Work instructions:
Where the records below show a line containing "Carlos Pezoa, informaron", start copying; end with the line containing "December 2022", and copy it too.

The data:
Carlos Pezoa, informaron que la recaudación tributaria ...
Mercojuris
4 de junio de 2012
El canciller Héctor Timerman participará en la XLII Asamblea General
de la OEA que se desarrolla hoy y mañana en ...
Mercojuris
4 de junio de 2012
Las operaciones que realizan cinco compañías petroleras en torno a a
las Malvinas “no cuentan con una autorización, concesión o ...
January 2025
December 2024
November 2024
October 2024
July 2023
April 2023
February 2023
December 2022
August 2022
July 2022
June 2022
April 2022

--

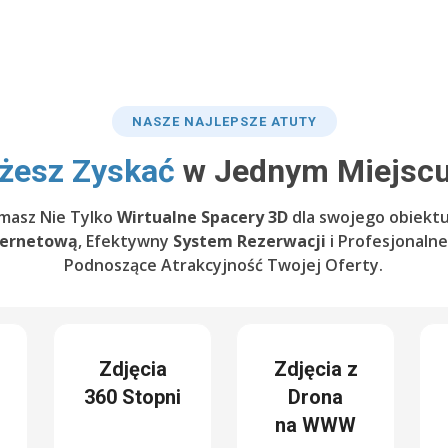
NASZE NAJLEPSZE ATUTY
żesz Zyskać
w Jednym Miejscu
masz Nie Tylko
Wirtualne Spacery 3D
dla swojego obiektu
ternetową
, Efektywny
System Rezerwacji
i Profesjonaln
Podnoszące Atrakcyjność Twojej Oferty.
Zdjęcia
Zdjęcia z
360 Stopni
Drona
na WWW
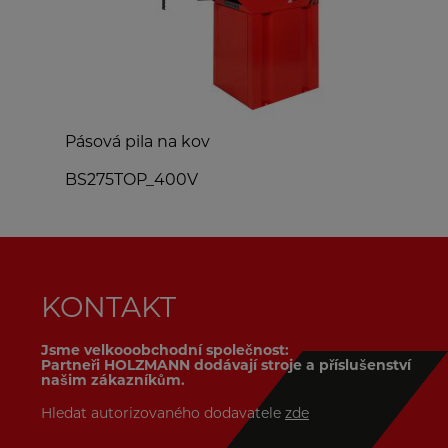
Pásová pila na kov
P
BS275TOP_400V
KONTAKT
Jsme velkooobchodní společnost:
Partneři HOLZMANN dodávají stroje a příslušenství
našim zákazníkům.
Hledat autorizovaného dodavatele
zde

Reply:
Carlos Pezoa, informaron que la recaudación tributaria ...
Mercojuris
4 de junio de 2012
El canciller Héctor Timerman participará en la XLII Asamblea General
de la OEA que se desarrolla hoy y mañana en ...
Mercojuris
4 de junio de 2012
Las operaciones que realizan cinco compañías petroleras en torno a a
las Malvinas “no cuentan con una autorización, concesión o ...
January 2025
December 2024
November 2024
October 2024
July 2023
April 2023
February 2023
December 2022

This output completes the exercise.